# TASK ITEM
Lines from the one with "Наложенний платіж(при мінімальній" up to and including the one with "Gestionar consentimiento" are to be copied exactly from the records below, without their pictures.
══════════════════════════════
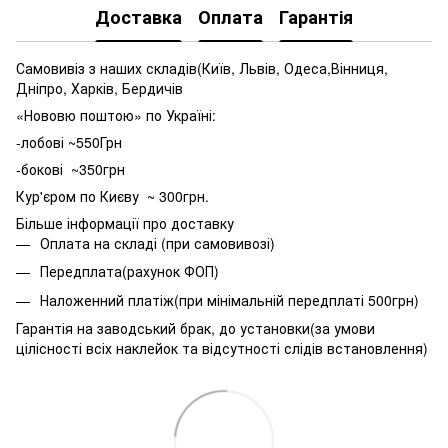
Доставка
Оплата
Гарантія
Самовивіз з наших складів(Київ, Львів, Одеса,Вінниця,
Дніпро, Харків, Бердичів
«Нововю поштою» по Україні:
-лобові ~550Грн
-бокові ~350грн
Кур'єром по Києву ~ 300грн.
Більше інформації про доставку
Оплата на складі (при самовивозі)
Передплата(рахунок ФОП)
Наложенний платіж(при мінімальній передплаті 500грн)
Гарантія на заводський брак, до установки(за умови
цілісності всіх наклейок та відсутності слідів встановлення)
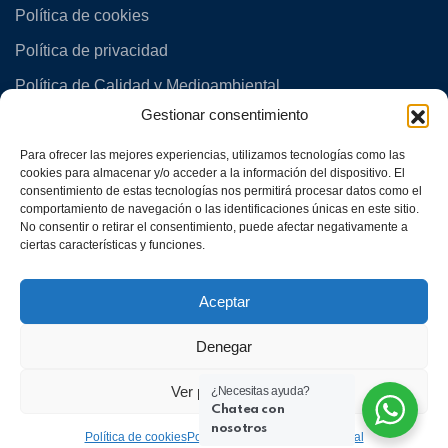
Política de cookies
Política de privacidad
Política de Calidad y Medioambiental
Gestionar consentimiento
Para ofrecer las mejores experiencias, utilizamos tecnologías como las
cookies para almacenar y/o acceder a la información del dispositivo. El
consentimiento de estas tecnologías nos permitirá procesar datos como el
comportamiento de navegación o las identificaciones únicas en este sitio.
No consentir o retirar el consentimiento, puede afectar negativamente a
ciertas características y funciones.
Aceptar
Denegar
Ver preferencias
¿Necesitas ayuda?
Chatea con
nosotros
Política de cookies
Política de privacidad
Aviso legal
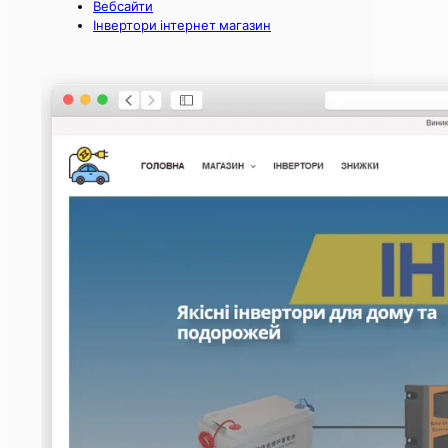
Вебсайти
Інвертори інтернет магазин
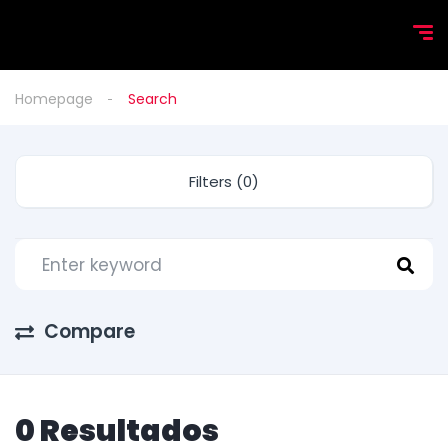
Homepage
Search
Filters (0)
Compare
0 Resultados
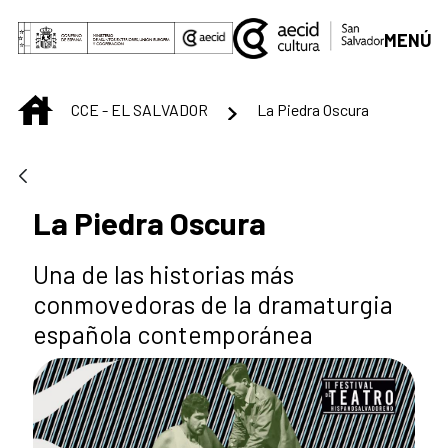
Saltar al contenido principal
MENÚ
INICIO
CCE - EL SALVADOR
La Piedra Oscura
La Piedra Oscura
Una de las historias más
conmovedoras de la dramaturgia
española contemporánea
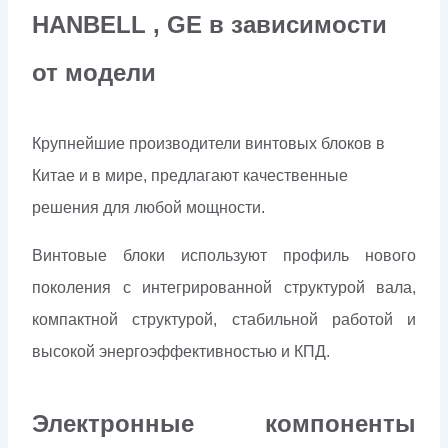
HANBELL , GE в зависимости
от модели
Крупнейшие производители винтовых блоков в
Китае и в мире, предлагают качественные
решения для любой мощности.
Винтовые блоки используют профиль нового
поколения с интегрированной структурой вала,
компактной структурой, стабильной работой и
высокой энергоэффективностью и КПД.
Электронные компоненты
══════════════════════════════
# WRITTEN RESPONSE
Наложенний платіж(при мінімальній передплаті 500грн)
Гарантія на заводський брак, до установки(за умови
цілісності всіх наклейок та відсутності слідів встановлення)
Política de cookies
Política de privacidad
Política de Calidad y Medioambiental
Gestionar consentimiento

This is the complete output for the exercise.